第129章 暴走者

 暴走?クラインは緊張し、もう少しで口から出そうになった。

 ダンやニールが、彼には、常に暴走の危険と発生の確率を強調して聞かせていたが、しかしながら、これは彼が初めて遭遇するその種の事件であり、焦り、茫然、恐怖、悲しみなど、複雑な感情が一気に押し寄せた。

 「毎年処理する事件のうち、4分の1は超越者の暴走だ……そして4分の1のうち、大部分は我々のメンバーだ……ダンがかつて言った言葉が彼の脳裏に浮かび、それで彼の反応が遅くなったようだ。

 ニールはこの種の事件を非常に多く経験してきただけのことはあり、すぐに口を開いた。

 「暴走者はどこに?わしらは何をすればいいのじゃ?」

 クラインはそれを聞いてあっけにとられた。彼は、ニールのように口は達者だが動きは鈍い「セミリタイア」メンバーは口実を作ってスウェインの頼みを断るか、または何かうまみを引き出してからやっと手を貸すのではないかと思っていたのだ。全くためらうことなく、すぐに手助けすることを決め、夜を統べる者と罰を与えし者の違いを気にもとめないとは思ってもみなかった。

 厳しい表情のニールを見て、クラインは一つの事を悟った。それは、夜を統べる者も、罰を与えし者も、機械の心のメンバーも、人智を超越した力が罪なき者を傷つけるのを阻止し、ティンゲン市の平和と安定を守るという同じ目標を持っているということだ。危険な状況や緊急事態になれば、責任をもって事に当たり、道義上絶対に断ることはないのだ。

 この時、スウェインは極めて簡潔に答えた。

 「俺の補助を頼む!」

 彼は、なぜ暴走したのか、暴走者がどこにいるのかは説明せず、早足で出口に向かった。

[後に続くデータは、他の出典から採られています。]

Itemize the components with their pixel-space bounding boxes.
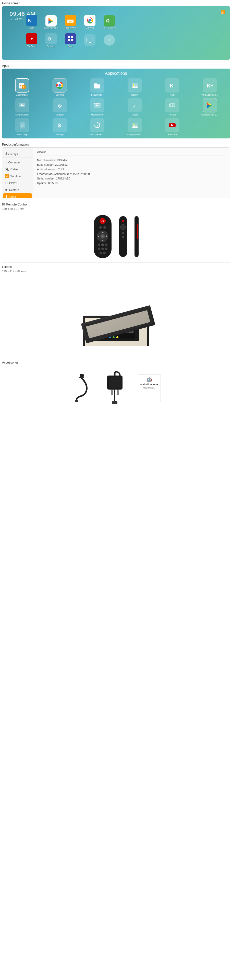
section-home-label: Home screen [0,0,232,6]
home-app-tv[interactable] [81,32,99,49]
home-app-filebrowser[interactable]: 📁 FileBrowser [61,13,80,30]
manual-subtitle-text: User Manual [144,387,155,389]
home-app-googleplay[interactable]: Google Play Store [42,13,60,30]
sidebar-item-about[interactable]: ℹ About [3,193,32,198]
sidebar-item-restore[interactable]: ↺ Restore [2,186,33,193]
android-logo: 🤖 [147,377,152,382]
giftbox-dims: 175 x 114 x 62 mm [2,270,230,273]
manual-title-text: Android TV BOX [140,383,158,386]
svg-rect-83 [117,390,119,395]
app-filebrowser[interactable]: FileBrowser [80,78,115,96]
home-app-apps[interactable]: Apps [61,32,80,49]
cable-icon: 🔌 [5,167,9,171]
apps-grid: APK+ AppInstaller Chrome [5,78,227,136]
sidebar-item-common[interactable]: ≡ Common [2,159,33,166]
home-app-kodi[interactable]: K Kodi [22,13,41,30]
wireless-label: Wireless [10,175,21,178]
svg-rect-79 [75,400,78,402]
svg-text:K: K [170,83,174,89]
about-header: About [37,150,226,156]
sidebar-item-cable[interactable]: 🔌 Cable [2,166,33,173]
app-kodi[interactable]: K Kodi [154,78,190,96]
app-pppoe[interactable]: PPPoE [154,98,190,116]
svg-rect-77 [80,374,84,377]
remote-power-button: ⏻ [99,218,106,224]
app-youtube[interactable]: YouTube [154,118,190,136]
common-label: Common [8,161,20,164]
home-app-memoryrecycle[interactable]: ♻ Memory Recycle [100,13,118,30]
svg-rect-40 [96,103,98,104]
svg-rect-86 [112,401,117,404]
svg-rect-85 [114,372,116,373]
remote-dpad: OK [97,231,108,242]
home-date: Sep 28, Wed [10,18,24,21]
sidebar-item-wireless[interactable]: 📶 Wireless [2,173,33,180]
app-wallpaper[interactable]: WallpaperPic... [117,118,152,136]
remote-side-view [134,216,139,257]
app-chrome[interactable]: Chrome [42,78,78,96]
remote-ok-button: OK [100,234,105,239]
info-uptime: Up time: 0:05:09 [37,181,226,185]
settings-sidebar: Settings ≡ Common 🔌 Cable 📶 Wireless ⊡ P… [2,148,33,198]
home-app-chrome[interactable]: Chrome [81,13,99,30]
info-serial: Serial number: 170824b50 [37,176,226,181]
app-music[interactable]: ♪ Music [117,98,152,116]
sidebar-item-pppoe[interactable]: ⊡ PPPoE [2,180,33,186]
svg-rect-15 [68,36,70,38]
section-giftbox-label: Giftbox [0,264,232,270]
svg-text:⚙: ⚙ [47,37,51,41]
svg-rect-16 [71,36,73,38]
giftbox-svg: TX3 mini [52,280,180,351]
svg-point-72 [117,336,118,338]
ir-remote-dims: 140 x 40 x 21 mm ⏻ OK [2,207,230,261]
power-adapter-svg [102,371,128,406]
cable-label: Cable [10,168,18,171]
svg-text:+: + [23,85,24,89]
product-container: Settings ≡ Common 🔌 Cable 📶 Wireless ⊡ P… [2,147,230,198]
restore-icon: ↺ [5,188,8,192]
svg-point-26 [58,84,61,87]
info-build: Build number: 20170822 [37,162,226,167]
about-icon: ℹ [6,195,7,198]
svg-point-37 [59,107,60,108]
svg-rect-18 [71,39,73,41]
usb-cable-item [72,373,92,404]
svg-text:♻: ♻ [106,18,110,24]
app-readlogs[interactable]: Read Logs [5,118,40,136]
home-screen-container: 09:46 AM Sep 28, Wed 📶 K Kodi Google Pla… [2,6,230,60]
remote-front-view: ⏻ OK [94,215,112,258]
user-manual-item: 🤖 Android TV BOX User Manual [138,374,161,402]
power-adapter-item [102,371,128,406]
home-app-settings[interactable]: ⚙ Settings [42,32,60,49]
svg-rect-17 [68,39,70,41]
app-googleplay[interactable]: Google Play S... [192,98,227,116]
svg-point-71 [112,336,115,338]
app-gallery[interactable]: Gallery [117,78,152,96]
settings-header: Settings [2,150,33,158]
svg-text:⚙: ⚙ [57,123,62,128]
info-model: Model number: TX3 Mini [37,158,226,162]
svg-rect-28 [94,85,100,89]
app-appinstaller[interactable]: APK+ AppInstaller [5,78,40,96]
remote-stick-view [119,216,127,257]
giftbox-section: 175 x 114 x 62 mm [2,270,230,356]
app-settings[interactable]: ⚙ Settings [42,118,78,136]
app-mediacenter[interactable]: Media Center [5,98,40,116]
svg-rect-29 [94,83,97,85]
svg-rect-39 [94,103,96,104]
app-update[interactable]: UPDATE&BA... [80,118,115,136]
accessories-images: 🤖 Android TV BOX User Manual [2,365,230,411]
app-miracast[interactable]: Miracast [42,98,78,116]
wifi-icon: 📶 [221,10,225,14]
pppoe-icon: ⊡ [5,181,8,185]
about-label: About [9,195,16,198]
section-accessories-label: Accessories [0,359,232,365]
home-app-add[interactable]: + [100,32,118,49]
app-kodiaddon[interactable]: K+ KodiAddonUp... [192,78,227,96]
svg-rect-19 [87,38,93,42]
app-movieplayer[interactable]: MoviePlayer [80,98,115,116]
apps-title: Applications [5,71,227,76]
home-app-youtube[interactable]: YouTube [22,32,41,49]
usb-cable-svg [72,373,92,404]
svg-text:📁: 📁 [69,20,72,23]
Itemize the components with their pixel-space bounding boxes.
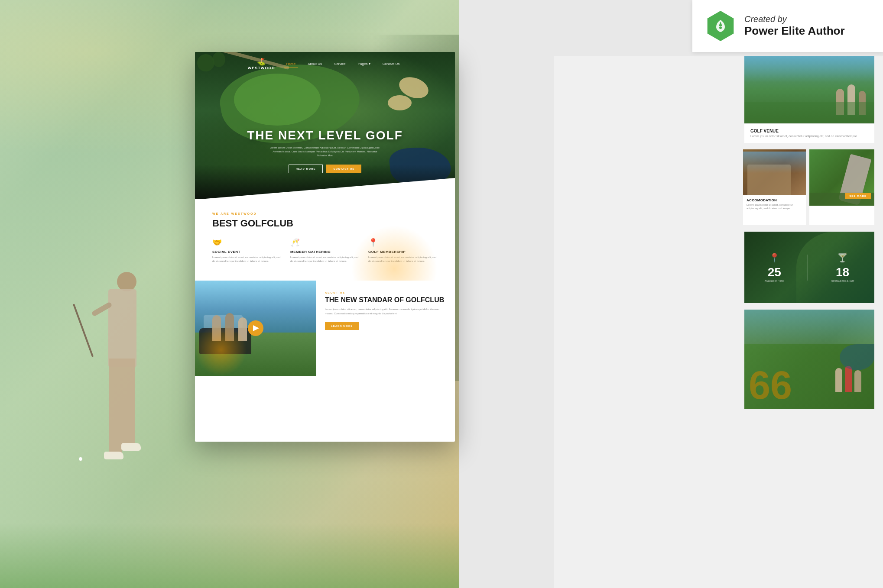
right-panel: OUR SERVICE Created by Power Elite Autho… bbox=[554, 0, 883, 588]
accom-image bbox=[743, 149, 806, 195]
accom-sky bbox=[743, 152, 806, 173]
golf-club-card: SEE MORE bbox=[809, 149, 874, 225]
walking-person-3 bbox=[854, 370, 861, 392]
venue-card-inner: GOLF VENUE Lorem ipsum dolor sit amet, c… bbox=[744, 56, 874, 143]
accommodation-card: ACCOMODATION Lorem ipsum dolor sit amet,… bbox=[743, 149, 806, 225]
golf-image: SEE MORE bbox=[809, 149, 874, 206]
nav-home[interactable]: Home bbox=[284, 60, 298, 68]
creator-badge: Created by Power Elite Author bbox=[692, 0, 883, 52]
golfer-shoe-left bbox=[104, 452, 123, 459]
bottom-image bbox=[195, 281, 316, 376]
hero-description: Lorem Ipsum Dolor Sit Amet, Consectetuer… bbox=[269, 146, 381, 158]
golf-ball bbox=[79, 457, 82, 461]
walking-person-1 bbox=[835, 368, 842, 392]
social-title: SOCIAL EVENT bbox=[212, 250, 282, 254]
gathering-desc: Lorem ipsum dolor sit amet, consectetur … bbox=[290, 255, 360, 263]
features-section: WE ARE WESTWOOD BEST GOLFCLUB 🤝 SOCIAL E… bbox=[195, 199, 455, 281]
mockup-logo: ⛳ WESTWOOD bbox=[248, 58, 275, 70]
about-title: THE NEW STANDAR OF GOLFCLUB bbox=[325, 296, 446, 304]
golfer-shoe-right bbox=[121, 443, 141, 451]
logo-text: WESTWOOD bbox=[248, 66, 275, 70]
venue-card: GOLF VENUE Lorem ipsum dolor sit amet, c… bbox=[554, 56, 874, 143]
golfer-silhouette bbox=[78, 272, 165, 553]
accom-text: ACCOMODATION Lorem ipsum dolor sit amet,… bbox=[743, 195, 806, 214]
hero-content: THE NEXT LEVEL GOLF Lorem Ipsum Dolor Si… bbox=[195, 129, 455, 173]
svg-point-0 bbox=[719, 26, 722, 29]
bottom-golf-card: 66 bbox=[554, 310, 874, 409]
mockup-bottom: ABOUT US THE NEW STANDAR OF GOLFCLUB Lor… bbox=[195, 281, 455, 376]
about-section: ABOUT US THE NEW STANDAR OF GOLFCLUB Lor… bbox=[316, 281, 455, 376]
accom-title: ACCOMODATION bbox=[747, 198, 802, 202]
power-elite-label: Power Elite Author bbox=[744, 24, 845, 38]
venue-ground bbox=[744, 102, 874, 123]
about-desc: Lorem ipsum dolor sit amet, consectetur … bbox=[325, 307, 446, 316]
stats-inner: 📍 25 Available Field 🍸 18 Restaurant & B… bbox=[744, 232, 874, 303]
website-mockup: ⛳ WESTWOOD Home About Us Service Pages ▾… bbox=[195, 52, 455, 442]
fairway-inner bbox=[234, 74, 321, 126]
golfer-head bbox=[117, 272, 136, 291]
hero-buttons: READ MORE CONTACT US bbox=[195, 165, 455, 173]
cards-row: ACCOMODATION Lorem ipsum dolor sit amet,… bbox=[554, 149, 874, 225]
venue-text: GOLF VENUE Lorem ipsum dolor sit amet, c… bbox=[744, 124, 874, 143]
water-area bbox=[840, 344, 874, 370]
we-are-label: WE ARE WESTWOOD bbox=[212, 212, 438, 215]
contact-us-button[interactable]: CONTACT US bbox=[326, 165, 361, 173]
envato-icon bbox=[713, 18, 728, 34]
orange-glow-bottom bbox=[195, 324, 247, 376]
see-more-button[interactable]: SEE MORE bbox=[845, 193, 871, 199]
read-more-button[interactable]: READ MORE bbox=[289, 165, 323, 173]
venue-sky bbox=[744, 56, 874, 82]
nav-contact[interactable]: Contact Us bbox=[380, 60, 403, 68]
play-button[interactable] bbox=[248, 320, 263, 336]
golfer-torso bbox=[108, 289, 136, 367]
creator-text: Created by Power Elite Author bbox=[744, 14, 845, 38]
logo-golf-icon: ⛳ bbox=[257, 58, 266, 66]
nav-pages[interactable]: Pages ▾ bbox=[355, 60, 373, 68]
hero-title: THE NEXT LEVEL GOLF bbox=[195, 129, 455, 142]
mockup-hero: ⛳ WESTWOOD Home About Us Service Pages ▾… bbox=[195, 52, 455, 199]
walking-person-2 bbox=[845, 366, 852, 392]
bottom-golf-image: 66 bbox=[744, 310, 874, 409]
learn-more-button[interactable]: LEARN MORE bbox=[325, 322, 359, 330]
number-overlay: 66 bbox=[749, 366, 792, 405]
envato-logo bbox=[712, 17, 729, 35]
venue-title: GOLF VENUE bbox=[750, 129, 868, 133]
feature-social: 🤝 SOCIAL EVENT Lorem ipsum dolor sit ame… bbox=[212, 238, 282, 263]
nav-about[interactable]: About Us bbox=[305, 60, 325, 68]
stats-bg-shape bbox=[796, 232, 874, 303]
grass-ground bbox=[0, 523, 459, 588]
golfer-leg-right bbox=[122, 359, 135, 445]
social-desc: Lorem ipsum dolor sit amet, consectetur … bbox=[212, 255, 282, 263]
social-icon: 🤝 bbox=[212, 238, 282, 247]
nav-links: Home About Us Service Pages ▾ Contact Us bbox=[284, 60, 402, 68]
play-icon bbox=[253, 325, 259, 331]
nav-service[interactable]: Service bbox=[331, 60, 348, 68]
feature-gathering: 🥂 MEMBER GATHERING Lorem ipsum dolor sit… bbox=[290, 238, 360, 263]
accom-desc: Lorem ipsum dolor sit amet, consectetur … bbox=[747, 203, 802, 210]
venue-desc: Lorem ipsum dolor sit amet, consectetur … bbox=[750, 134, 868, 139]
sand-trap-2 bbox=[388, 95, 412, 110]
created-by-label: Created by bbox=[744, 14, 845, 24]
golfer-leg-left bbox=[109, 359, 122, 454]
creator-logo-hexagon bbox=[705, 11, 736, 41]
gathering-icon: 🥂 bbox=[290, 238, 360, 247]
stats-card: 📍 25 Available Field 🍸 18 Restaurant & B… bbox=[554, 232, 874, 303]
about-label: ABOUT US bbox=[325, 291, 446, 294]
venue-image bbox=[744, 56, 874, 123]
mockup-navbar: ⛳ WESTWOOD Home About Us Service Pages ▾… bbox=[195, 52, 455, 76]
gathering-title: MEMBER GATHERING bbox=[290, 250, 360, 254]
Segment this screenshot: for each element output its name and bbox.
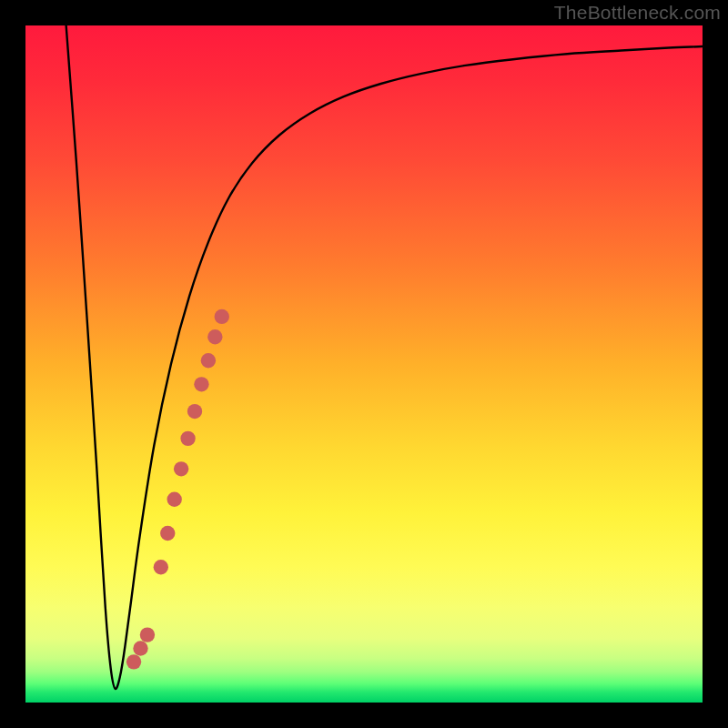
datapoint bbox=[140, 627, 155, 642]
chart-frame: TheBottleneck.com bbox=[0, 0, 728, 728]
datapoint bbox=[201, 353, 216, 368]
datapoint bbox=[207, 329, 222, 344]
datapoint bbox=[174, 461, 188, 476]
datapoint bbox=[167, 492, 181, 507]
watermark-text: TheBottleneck.com bbox=[554, 2, 721, 24]
plot-area bbox=[25, 25, 703, 703]
gpu-datapoints bbox=[25, 25, 703, 703]
datapoint bbox=[215, 309, 229, 324]
datapoint bbox=[133, 641, 147, 655]
datapoint bbox=[187, 404, 202, 419]
datapoint bbox=[180, 431, 195, 446]
datapoint bbox=[154, 560, 168, 574]
datapoint bbox=[160, 526, 175, 541]
datapoint bbox=[194, 377, 208, 391]
datapoint bbox=[126, 654, 141, 669]
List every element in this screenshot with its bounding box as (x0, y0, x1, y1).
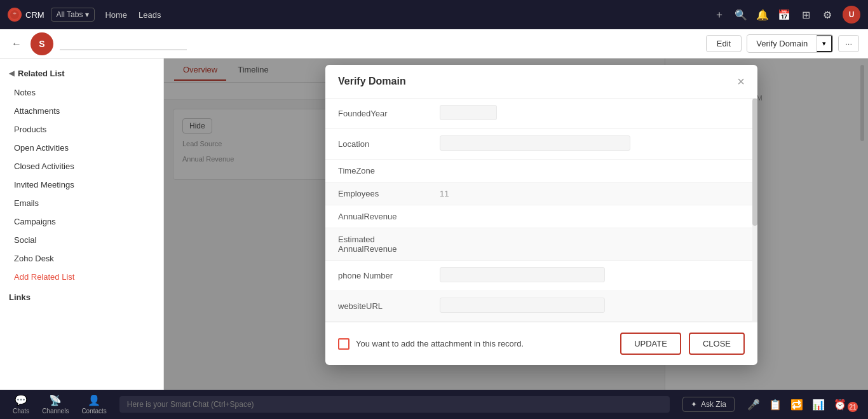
modal-footer: You want to add the attachment in this r… (325, 322, 757, 365)
user-avatar[interactable]: U (843, 6, 860, 24)
form-label-timezone: TimeZone (325, 160, 427, 182)
plus-icon[interactable]: ＋ (713, 8, 726, 21)
sidebar-item-products[interactable]: Products (0, 120, 163, 139)
form-cell-founded-year (427, 99, 757, 129)
zia-label: Ask Zia (701, 400, 726, 409)
notification-badge: 21 (848, 402, 858, 412)
sidebar-item-notes[interactable]: Notes (0, 83, 163, 102)
calendar-icon[interactable]: 📅 (778, 8, 790, 21)
sidebar-item-invited-meetings[interactable]: Invited Meetings (0, 175, 163, 194)
form-label-est-annual-revenue: Estimated AnnualRevenue (325, 228, 427, 261)
modal-body[interactable]: FoundedYear Location (325, 99, 757, 322)
modal-title: Verify Domain (338, 76, 406, 87)
contacts-button[interactable]: 👤 Contacts (81, 394, 106, 415)
modal-scrollbar-thumb (752, 99, 757, 226)
founded-year-input[interactable] (440, 105, 497, 120)
refresh-icon[interactable]: 🔁 (790, 399, 803, 411)
sidebar-item-invited-meetings-label: Invited Meetings (14, 180, 74, 189)
form-cell-timezone (427, 160, 757, 182)
add-related-list-button[interactable]: Add Related List (0, 268, 163, 286)
modal-scrollbar-track (752, 99, 757, 322)
form-label-founded-year: FoundedYear (325, 99, 427, 129)
modal-overlay: Verify Domain × FoundedYear (164, 58, 868, 390)
location-input[interactable] (440, 135, 630, 151)
top-nav-icons: ＋ 🔍 🔔 📅 ⊞ ⚙ U (713, 6, 860, 24)
modal-header: Verify Domain × (325, 65, 757, 99)
update-button[interactable]: UPDATE (620, 333, 681, 355)
channels-label: Channels (42, 408, 69, 415)
sidebar: ◀ Related List Notes Attachments Product… (0, 58, 164, 390)
attachment-checkbox[interactable] (338, 338, 349, 350)
form-label-phone-number: phone Number (325, 261, 427, 291)
all-tabs-label: All Tabs (57, 10, 83, 19)
form-row-phone-number: phone Number (325, 261, 757, 291)
chats-button[interactable]: 💬 Chats (13, 394, 29, 415)
sidebar-item-closed-activities[interactable]: Closed Activities (0, 157, 163, 175)
bottom-icons: 🎤 📋 🔁 📊 ⏰ 21 (747, 399, 855, 411)
sidebar-item-closed-activities-label: Closed Activities (14, 161, 74, 171)
nav-link-home[interactable]: Home (105, 9, 127, 21)
ask-zia-button[interactable]: ✦ Ask Zia (682, 397, 735, 412)
sidebar-item-products-label: Products (14, 125, 46, 134)
bell-icon[interactable]: 🔔 (756, 8, 769, 21)
all-tabs-button[interactable]: All Tabs ▾ (51, 8, 95, 22)
gear-icon[interactable]: ⚙ (821, 8, 834, 21)
clipboard-icon[interactable]: 📋 (769, 399, 782, 411)
chart-icon[interactable]: 📊 (812, 399, 825, 411)
phone-number-input[interactable] (440, 267, 605, 282)
content-area: Overview Timeline Last Update : a while … (164, 58, 868, 390)
form-row-website-url: websiteURL (325, 291, 757, 322)
app-logo: CRM (8, 8, 44, 22)
grid-icon[interactable]: ⊞ (799, 8, 812, 21)
record-name-input[interactable] (60, 37, 187, 50)
clock-icon[interactable]: ⏰ (834, 399, 846, 411)
website-url-input[interactable] (440, 298, 605, 313)
form-cell-employees: 11 (427, 182, 757, 205)
top-navigation: CRM All Tabs ▾ Home Leads ＋ 🔍 🔔 📅 ⊞ ⚙ U (0, 0, 868, 29)
smart-chat-input[interactable] (119, 396, 670, 413)
sidebar-item-open-activities[interactable]: Open Activities (0, 139, 163, 157)
attachment-label: You want to add the attachment in this r… (356, 339, 524, 348)
form-cell-phone-number (427, 261, 757, 291)
sidebar-item-emails[interactable]: Emails (0, 194, 163, 212)
related-list-arrow-icon: ◀ (9, 69, 14, 78)
nav-link-leads[interactable]: Leads (139, 9, 161, 21)
related-list-header[interactable]: ◀ Related List (0, 64, 163, 83)
microphone-icon[interactable]: 🎤 (747, 399, 760, 411)
sub-navigation: ← S Edit Verify Domain ▾ ··· (0, 29, 868, 58)
modal-close-icon[interactable]: × (737, 75, 745, 88)
form-label-annual-revenue: AnnualRevenue (325, 205, 427, 228)
sidebar-item-campaigns[interactable]: Campaigns (0, 212, 163, 231)
form-row-founded-year: FoundedYear (325, 99, 757, 129)
sidebar-item-zoho-desk-label: Zoho Desk (14, 254, 54, 263)
back-button[interactable]: ← (9, 36, 24, 52)
verify-domain-arrow-button[interactable]: ▾ (817, 35, 832, 52)
search-icon[interactable]: 🔍 (735, 8, 747, 21)
sidebar-item-emails-label: Emails (14, 198, 39, 208)
form-cell-est-annual-revenue (427, 228, 757, 261)
form-row-annual-revenue: AnnualRevenue (325, 205, 757, 228)
form-row-est-annual-revenue: Estimated AnnualRevenue (325, 228, 757, 261)
main-layout: ◀ Related List Notes Attachments Product… (0, 58, 868, 390)
close-modal-button[interactable]: CLOSE (689, 333, 745, 355)
form-row-timezone: TimeZone (325, 160, 757, 182)
form-row-employees: Employees 11 (325, 182, 757, 205)
more-button[interactable]: ··· (838, 35, 859, 52)
nav-links: Home Leads (105, 9, 161, 21)
avatar-letter: U (849, 10, 855, 19)
edit-button[interactable]: Edit (706, 35, 742, 52)
all-tabs-chevron-icon: ▾ (85, 10, 89, 19)
channels-button[interactable]: 📡 Channels (42, 394, 69, 415)
sidebar-item-attachments[interactable]: Attachments (0, 102, 163, 120)
form-row-location: Location (325, 129, 757, 160)
links-header: Links (0, 286, 163, 305)
sidebar-item-social[interactable]: Social (0, 231, 163, 249)
sidebar-item-zoho-desk[interactable]: Zoho Desk (0, 249, 163, 268)
chats-label: Chats (13, 408, 29, 415)
form-cell-annual-revenue (427, 205, 757, 228)
verify-domain-button[interactable]: Verify Domain (747, 36, 817, 52)
add-related-list-label: Add Related List (14, 272, 74, 282)
form-cell-location (427, 129, 757, 160)
attachment-checkbox-area: You want to add the attachment in this r… (338, 338, 613, 350)
verify-domain-group: Verify Domain ▾ (747, 34, 833, 53)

 この「罰を与えし者」の元隊長は明らかに酒に溺れた老人に過ぎないはずなのに、クラインは自分が彼の歩みに追いつけず、置いていかれないためには、小走りにならないといけないことに気付いた。

 彼が振り向いてニールを見ると、体が衰え始めたこの「秘密を覗く者」も走り始めていた。

 3人は途中の門番の目線も気にせず、1人は古い海軍士官の制服を肩にはおり、1人は暗色のクラシックなローブを身に着け、1人は膝までの黒いトレンチコートを着て、猛スピードでビリヤード室を飛び出し、ドラゴンバーを飛び出した。